### K-Nearest Neighbors
The KNN algorithm assumes that similar things exist in close proximity. In other words, similar things are near to each other.

### The KNN Algorithm
1. Load the data
2. Initialize K to your chosen number of neighbors
3. For each example in the data
    - Calculate the distance between the query example and the current example from the data
    - Add the distance and the index of the example to ordered collection
4. Sort the ordered collection of distances and indices from smallest to largest (in ascending order) by the distances
5. Pick the first K entries form the sorted collection
6. Get the labels of the selected K entries
7. If regresson, retrun the mean of the K labels
8. If classfication, return the mode of the K labels.


In [16]:
import numpy as np
import pandas as pd
from collections import Counter

In [14]:
def euclidean_distance(x1, x2):
    return np.sqrt(np.sum(np.power((x1-x2), 2)))

In [41]:
class KNN:
    """
    K Nearest Neibors Algorithm python implementation
    """
    
    def __init__(self, k=3):
        """
        Args:
            k: number of nearest neighbors
        """
        self.k = k
    
    def fit(self, X, y):
        self.X_train = X
        self.y_train = y
    
    def predict(self, X):
        predicted_labels = [self._predict(x) for x in X]
        return np.array(predicted_labels)
        
    def _predict(self, x):
        # compute distances
        distances = [euclidean_distance(x, x_train) for x_train in self.X_train]
        
        # get k nearest samples, labels
        k_indices = np.argsort(distances)[:self.k]
        k_nearest_labels = [self.y_train[i] for i in k_indices]
        
        # majority vote, most common class label 
        most_common = Counter(k_nearest_labels).most_common(1)
        return most_common[0][0]

In [42]:
from matplotlib.colors import ListedColormap
from sklearn import datasets
from sklearn.model_selection import train_test_split

In [43]:
cmap = ListedColormap(["#FF0000", "#00FF00", "#0000FF"])

In [44]:
def accuracy(y_true, y_pred):
    return np.sum(y_true == y_pred)/len(y_true)

In [45]:
iris = datasets.load_iris()

X, y = iris.data, iris.target

X_train, X_test, y_train, y_test = train_test_split(X, y, test_size=0.2, random_state=530)

In [46]:
clf = KNN(k=3)
clf.fit(X_train, y_train)

In [47]:
predictions = clf.predict(X_test)
print(f"KNN classification accuracy {accuracy(y_test, predictions)}")

KNN classification accuracy 0.9333333333333333


### Choosing the right value for K
1. As we decrease the value of K to 1, our predictions become less stable.
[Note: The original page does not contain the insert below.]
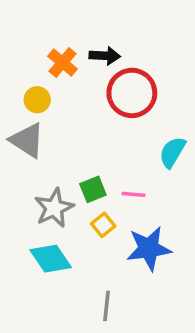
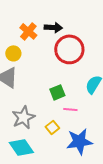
green square: (93, 189) -> (57, 92), moved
Less k will result less accuracy.
2. Large value of k will generate a more stable result but if error labels are too much in the dataset, then the model become less reliable.
3. Prefer to choose a number k with odd to avoid tie situation.

### Advantages
1. The algorithm is simple and easy to implement.
2. There is no need to build a model, tune several parameters or make addtional assumptions.
3. The algorithm is versatile. It can be used for classification, regression, and research.

### Disadvantages
1. The algorithm gets significantly slower as the number of examples and/or predictors/independent variables increase.